Your ViT is Secretly an Image Segmentation Model

CVPR 2025 ✨ Highlight · 📄 Paper

Tommie Kerssies¹, Niccolò Cavagnero^2,*, Alexander Hermans³, Narges Norouzi¹, Giuseppe Averta², Bastian Leibe³, Gijs Dubbelman¹, Daan de Geus^1,3

¹ Eindhoven University of Technology
² Polytechnic of Turin
³ RWTH Aachen University
* Work done while visiting RWTH Aachen University

Overview

We present the Encoder-only Mask Transformer (EoMT), a minimalist image segmentation model that repurposes a plain Vision Transformer (ViT) to jointly encode image patches and segmentation queries as tokens. No adapters. No decoders. Just the ViT.

Leveraging large-scale pre-trained ViTs, EoMT achieves accuracy similar to state-of-the-art methods that rely on complex, task-specific components. At the same time, it is significantly faster thanks to its simplicity, for example up to 4× faster with ViT-L.

Turns out, your ViT is secretly an image segmentation model. EoMT shows that architectural complexity isn't necessary. For segmentation, a plain Transformer is all you need.

🚀 NEW: DINOv3 Support

🔥 We're excited to announce support for DINOv3 backbones!
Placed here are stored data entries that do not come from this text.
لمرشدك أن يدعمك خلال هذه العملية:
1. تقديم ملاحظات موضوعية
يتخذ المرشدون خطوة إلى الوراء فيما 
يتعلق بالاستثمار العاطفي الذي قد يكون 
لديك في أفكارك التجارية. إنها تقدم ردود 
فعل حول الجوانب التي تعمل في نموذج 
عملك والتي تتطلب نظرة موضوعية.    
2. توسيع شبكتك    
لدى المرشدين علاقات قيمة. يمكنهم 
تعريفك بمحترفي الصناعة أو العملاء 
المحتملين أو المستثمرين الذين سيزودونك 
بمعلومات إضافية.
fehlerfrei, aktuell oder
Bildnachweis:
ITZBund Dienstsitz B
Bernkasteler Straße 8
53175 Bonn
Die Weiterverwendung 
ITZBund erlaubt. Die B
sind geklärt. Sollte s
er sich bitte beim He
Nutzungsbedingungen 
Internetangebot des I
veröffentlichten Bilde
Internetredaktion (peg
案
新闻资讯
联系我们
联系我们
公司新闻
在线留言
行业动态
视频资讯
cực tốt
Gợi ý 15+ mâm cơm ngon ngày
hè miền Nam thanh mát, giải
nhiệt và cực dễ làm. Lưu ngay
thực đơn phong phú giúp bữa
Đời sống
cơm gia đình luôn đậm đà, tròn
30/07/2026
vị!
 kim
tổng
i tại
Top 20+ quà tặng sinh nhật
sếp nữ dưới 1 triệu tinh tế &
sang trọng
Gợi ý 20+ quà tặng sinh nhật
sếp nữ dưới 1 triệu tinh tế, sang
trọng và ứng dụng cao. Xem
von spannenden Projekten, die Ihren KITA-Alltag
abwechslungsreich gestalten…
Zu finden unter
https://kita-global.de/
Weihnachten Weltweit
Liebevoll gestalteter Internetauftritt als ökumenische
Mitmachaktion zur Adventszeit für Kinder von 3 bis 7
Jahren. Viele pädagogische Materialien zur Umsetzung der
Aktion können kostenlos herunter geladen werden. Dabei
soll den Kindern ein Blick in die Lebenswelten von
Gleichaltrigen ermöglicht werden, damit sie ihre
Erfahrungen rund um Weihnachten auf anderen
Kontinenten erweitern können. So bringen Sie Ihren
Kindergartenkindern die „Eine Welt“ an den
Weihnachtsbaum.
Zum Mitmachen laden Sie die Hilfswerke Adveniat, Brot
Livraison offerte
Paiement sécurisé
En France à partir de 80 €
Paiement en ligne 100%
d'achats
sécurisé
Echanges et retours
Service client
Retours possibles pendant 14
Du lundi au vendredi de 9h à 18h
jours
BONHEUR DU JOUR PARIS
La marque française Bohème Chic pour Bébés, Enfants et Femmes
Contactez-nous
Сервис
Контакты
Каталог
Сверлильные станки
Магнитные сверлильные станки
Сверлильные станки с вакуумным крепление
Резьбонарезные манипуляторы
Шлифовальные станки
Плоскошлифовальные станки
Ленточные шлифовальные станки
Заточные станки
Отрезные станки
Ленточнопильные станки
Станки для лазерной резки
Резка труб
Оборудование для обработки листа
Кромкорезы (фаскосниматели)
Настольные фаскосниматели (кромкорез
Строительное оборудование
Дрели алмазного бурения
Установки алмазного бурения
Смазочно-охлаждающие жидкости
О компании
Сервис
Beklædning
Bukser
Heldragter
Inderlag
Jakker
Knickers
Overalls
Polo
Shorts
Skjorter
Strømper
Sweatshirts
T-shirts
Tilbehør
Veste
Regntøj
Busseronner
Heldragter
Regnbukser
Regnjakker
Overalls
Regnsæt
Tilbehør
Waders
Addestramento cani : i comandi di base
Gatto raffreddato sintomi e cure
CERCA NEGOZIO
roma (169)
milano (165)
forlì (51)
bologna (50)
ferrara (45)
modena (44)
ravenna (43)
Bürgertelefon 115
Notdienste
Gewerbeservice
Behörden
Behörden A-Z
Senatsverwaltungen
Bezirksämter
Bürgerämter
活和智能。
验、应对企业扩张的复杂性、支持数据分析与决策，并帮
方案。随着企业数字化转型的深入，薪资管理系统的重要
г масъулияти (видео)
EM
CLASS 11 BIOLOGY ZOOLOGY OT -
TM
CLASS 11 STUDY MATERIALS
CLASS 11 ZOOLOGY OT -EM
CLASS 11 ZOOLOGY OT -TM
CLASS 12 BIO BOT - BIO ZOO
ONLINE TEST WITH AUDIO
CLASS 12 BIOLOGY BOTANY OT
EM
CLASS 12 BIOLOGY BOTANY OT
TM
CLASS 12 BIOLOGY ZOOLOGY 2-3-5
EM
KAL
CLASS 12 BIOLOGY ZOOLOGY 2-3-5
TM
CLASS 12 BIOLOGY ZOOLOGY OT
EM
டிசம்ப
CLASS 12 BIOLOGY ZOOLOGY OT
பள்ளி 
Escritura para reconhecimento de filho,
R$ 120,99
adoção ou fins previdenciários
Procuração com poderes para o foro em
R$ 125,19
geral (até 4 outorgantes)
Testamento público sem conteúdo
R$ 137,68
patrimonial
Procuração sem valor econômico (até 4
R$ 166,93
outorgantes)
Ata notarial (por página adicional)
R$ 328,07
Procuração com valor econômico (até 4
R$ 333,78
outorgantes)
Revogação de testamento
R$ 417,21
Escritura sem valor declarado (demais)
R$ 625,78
Our new DINOv3-based EoMT models deliver improved performance across all segmentation tasks:

Panoptic Segmentation: Up to 58.9 PQ on COCO with EoMT-L at 1280×1280
Instance Segmentation: Up to 49.9 mAP on COCO with EoMT-L at 1280×1280
Semantic Segmentation: Up to 59.5 mIoU on ADE20K with EoMT-L at 512×512

All of this, at the impressive speed of EoMT!

Check out our DINOv3 Model Zoo for all available EoMT configurations and performance benchmarks.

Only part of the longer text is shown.